===== SOURCE RECORDS
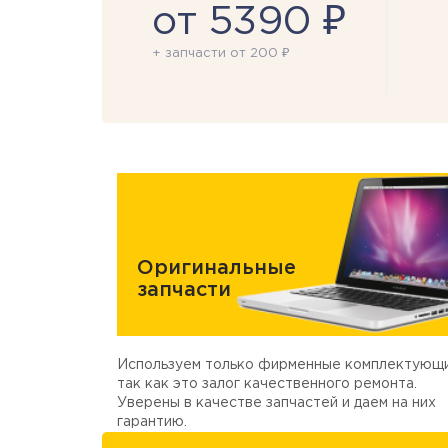
от 5390 ₽
+ запчасти от 200 ₽
Оригинальные
запчасти
Используем только фирменные комплектующи
так как это залог качественного ремонта.
Уверены в качестве запчастей и даем на них
гарантию.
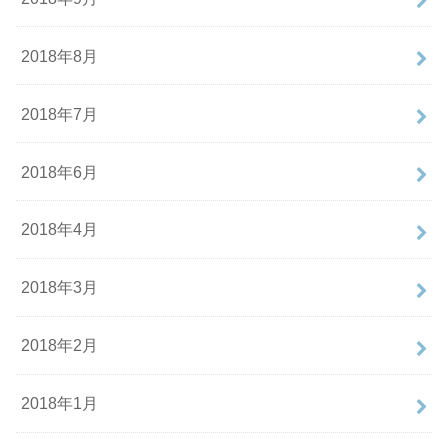
2018年8月
2018年7月
2018年6月
2018年4月
2018年3月
2018年2月
2018年1月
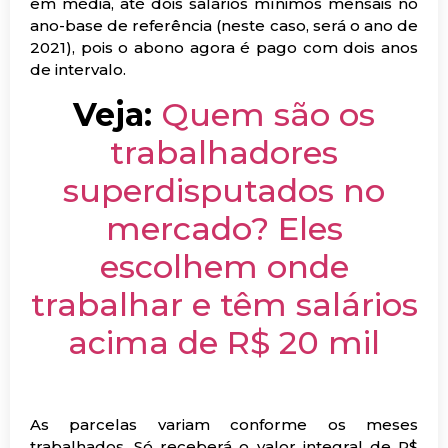
em média, até dois salários mínimos mensais no
ano-base de referência (neste caso, será o ano de
2021), pois o abono agora é pago com dois anos
de intervalo.
Veja:
Quem são os
trabalhadores
superdisputados no
mercado? Eles
escolhem onde
trabalhar e têm salários
acima de R$ 20 mil
As parcelas variam conforme os meses
trabalhados. Só receberá o valor integral de R$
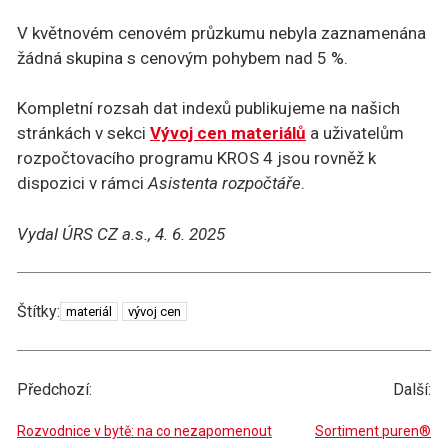
V květnovém cenovém průzkumu nebyla zaznamenána
žádná skupina s cenovým pohybem nad 5 %.
Kompletní rozsah dat indexů publikujeme na našich
stránkách v sekci
Vývoj cen materiálů
a uživatelům
rozpočtovacího programu KROS 4 jsou rovněž k
dispozici v rámci
Asistenta rozpočtáře
.
Vydal ÚRS CZ a.s., 4. 6. 2025
Štítky
Štítky:
materiál
vývoj cen
Předchozí:
Další:
Rozvodnice v bytě: na co nezapomenout
Sortiment puren®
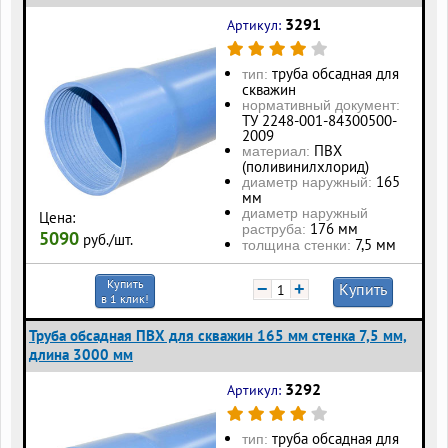
3291
Артикул:
труба обсадная для
тип:
скважин
нормативный документ:
ТУ 2248-001-84300500-
2009
ПВХ
материал:
(поливинилхлорид)
165
диаметр наружный:
мм
диаметр наружный
Цена:
176 мм
раструба:
5090
руб./шт.
7,5 мм
толщина стенки:
Купить
−
+
Купить
в 1 клик!
Труба обсадная ПВХ для скважин 165 мм стенка 7,5 мм,
длина 3000 мм
3292
Артикул:
труба обсадная для
тип:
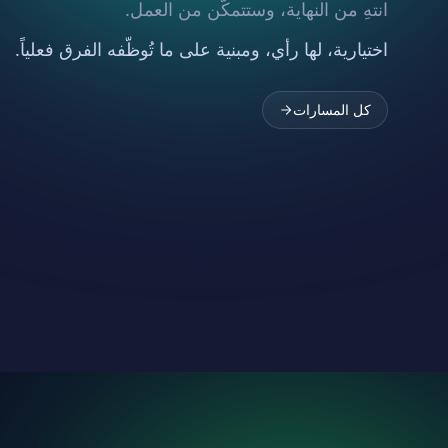
انتهِ من النهاية، وستتمكّن من العمل.
اختيارية، لها رأي، ومبنية على ما تُوظّفه الفرق فعلياً.
كل المسارات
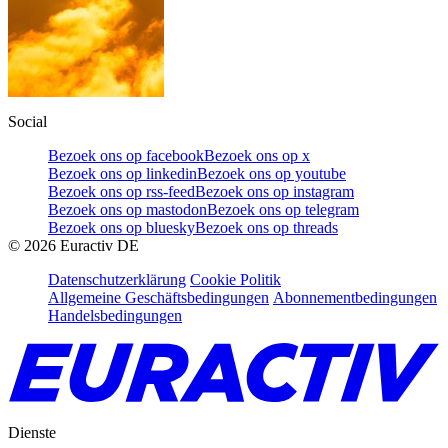
Social
Bezoek ons op facebook
Bezoek ons op x
Bezoek ons op linkedin
Bezoek ons op youtube
Bezoek ons op rss-feed
Bezoek ons op instagram
Bezoek ons op mastodon
Bezoek ons op telegram
Bezoek ons op bluesky
Bezoek ons op threads
©
2026
Euractiv DE
Datenschutzerklärung
Cookie Politik
Allgemeine Geschäftsbedingungen
Abonnementbedingungen
Handelsbedingungen
Dienste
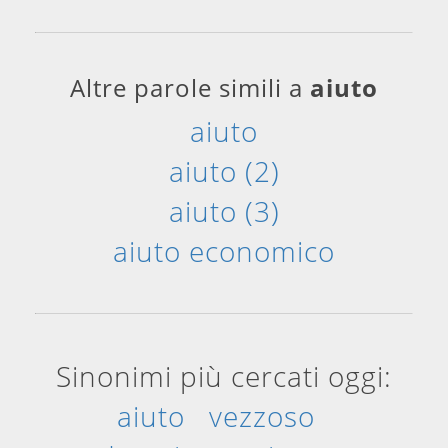
Altre parole simili a
aiuto
aiuto
aiuto (2)
aiuto (3)
aiuto economico
Sinonimi più cercati oggi:
aiuto
vezzoso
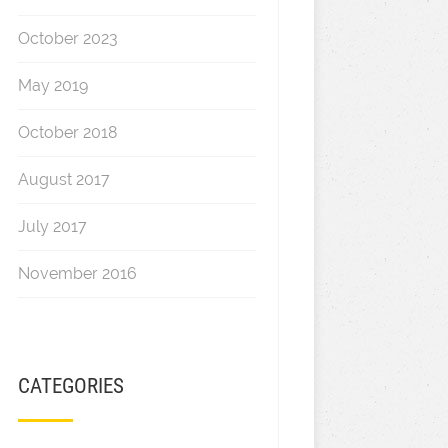
October 2023
May 2019
October 2018
August 2017
July 2017
November 2016
CATEGORIES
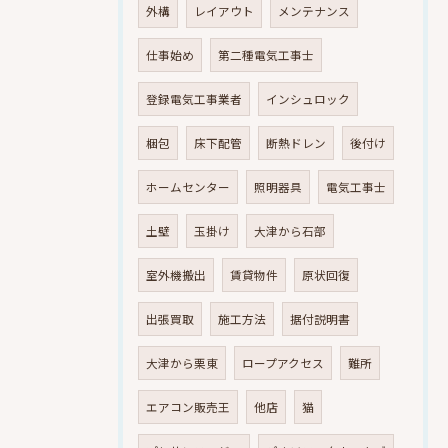
外構
レイアウト
メンテナンス
仕事始め
第二種電気工事士
登録電気工事業者
インシュロック
梱包
床下配管
断熱ドレン
後付け
ホームセンター
照明器具
電気工事士
土壁
玉掛け
大津から石部
室外機搬出
賃貸物件
原状回復
出張買取
施工方法
据付説明書
大津から栗東
ロープアクセス
難所
エアコン販売王
他店
猫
==========
### [EXERCISE GOAL]
Nothing but the lines from the one containing "žádná skupina s cenovým pohybem nad 5 %." through the last line of the listing should be copied, each word for word and without pictures.

### [REPLY TO THE TASK]
žádná skupina s cenovým pohybem nad 5 %.
Kompletní rozsah dat indexů publikujeme na našich
stránkách v sekci
Vývoj cen materiálů
a uživatelům
rozpočtovacího programu KROS 4 jsou rovněž k
dispozici v rámci
Asistenta rozpočtáře
.
Vydal ÚRS CZ a.s., 4. 6. 2025
Štítky
Štítky:
materiál
vývoj cen
Předchozí:
Další:
Rozvodnice v bytě: na co nezapomenout
Sortiment puren®
3291
Артикул:
труба обсадная для
тип:
скважин
нормативный документ:
ТУ 2248-001-84300500-
2009
ПВХ
материал:
(поливинилхлорид)
165
диаметр наружный:
мм
диаметр наружный
Цена:
176 мм
раструба:
5090
руб./шт.
7,5 мм
толщина стенки:
Купить
−
+
Купить
в 1 клик!
Труба обсадная ПВХ для скважин 165 мм стенка 7,5 мм,
длина 3000 мм
3292
Артикул:
труба обсадная для
тип:
انتهِ من النهاية، وستتمكّن من العمل.
اختيارية، لها رأي، ومبنية على ما تُوظّفه الفرق فعلياً.
كل المسارات
Social
Bezoek ons op facebook
Bezoek ons op x
Bezoek ons op linkedin
Bezoek ons op youtube
Bezoek ons op rss-feed
Bezoek ons op instagram
Bezoek ons op mastodon
Bezoek ons op telegram
Bezoek ons op bluesky
Bezoek ons op threads
©
2026
Euractiv DE
Datenschutzerklärung
Cookie Politik
Allgemeine Geschäftsbedingungen
Abonnementbedingungen
Handelsbedingungen
Dienste
Altre parole simili a
aiuto
aiuto
aiuto (2)
aiuto (3)
aiuto economico
Sinonimi più cercati oggi:
aiuto
vezzoso
October 2023
May 2019
October 2018
August 2017
July 2017
November 2016
CATEGORIES
外構
レイアウト
メンテナンス
仕事始め
第二種電気工事士
登録電気工事業者
インシュロック
梱包
床下配管
断熱ドレン
後付け
ホームセンター
照明器具
電気工事士
土壁
玉掛け
大津から石部
室外機搬出
賃貸物件
原状回復
出張買取
施工方法
据付説明書
大津から栗東
ロープアクセス
難所
エアコン販売王
他店
猫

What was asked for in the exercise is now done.